Karar vermek için çok düşündü, ölçüp tarttı.
Telefonu eline alıp, önce muhtarı aradı. Muhtar, niyetini anlayınca itiraz etti fakat ikna edemedi. Kararı kesindi.
“Yarın gelsinler.” dedi telefonu kapatırken.
Geceyi sıkıntılı geçirdi. Kararının yanlış olduğunu düşünüyor sonra vazgeçiyordu.
“Çiçek açtığı yok, ne çayını gördük ne kokusunu duyduk. Yıllardır boşuna kapatıyor köyün manzarasını.” diyerek kendini haklı çıkarmaya çalışıyordu.
Adamlar geldiğinde ince belli bardağıyla çayını yudumluyordu.

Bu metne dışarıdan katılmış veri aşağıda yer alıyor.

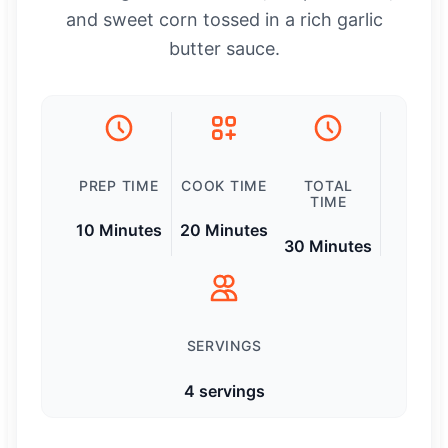
and sweet corn tossed in a rich garlic
butter sauce.
PREP TIME
COOK TIME
TOTAL
TIME
10 Minutes
20 Minutes
30 Minutes
SERVINGS
4 servings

Hoş beş ettikten sonra çay ikramında bulundu. Ağaca bakarak “İşte orada” dedi.
Adamlardan biri: “Yazık güzelim ağaca, sonra pişman olursun abi.” dedi.
Sesini çıkarmadı. Yüreğine bir taş oturduğu halde belli etmedi. Sandalyesinden yavaşça kalktı.
“Siz halledersiniz ben içerdeyim.” deyip eve girdi.
Adamlar birbirlerine bakarak bir anlam veremediler. Biri diğerine:
“Ağaç çok büyük. Çevresine bakalım, dalların arasında kuş yuvası falan olmasın. Heder etmeyelim.” dedi.
Motorlu testereyi hazırlayıp kenara bıraktıktan sonra ağacı kolaçan etmeye başladılar. Dalların arasına baktılar, ağacın şehre bakan yüzüne gelince adamlardan genç olanı:
“Kesemeyiz usta. İyi ki bakmışız.” diyerek bağırdı. Orta yaşlı olan gözlerini açarak:
“Hayrola?” dedi heyecanla.
Genç adam, ağaçtan atlayıp, koşarak eve gitti. Kafasını kapıdan uzatarak:
“Halil abi, ağacı kesemeyiz, duyuyor musun beni?” diye seslendi.
İçeriden ne ses ne seda geldi. Genç, heyecanla içeri girip etrafa bakındı.
Aralık olan odanın kapısından adamın sırtını gördü. Yerde oturuyordu. Yine seslenerek:
“Ihlamur çiçek açmış abi, şehre bakan yüzünde çiçekler var. İyi ki kesmemişiz.” dedi.
Adam ona bakmadı, eli göğsünde başı öne eğilmiş öylece duruyordu.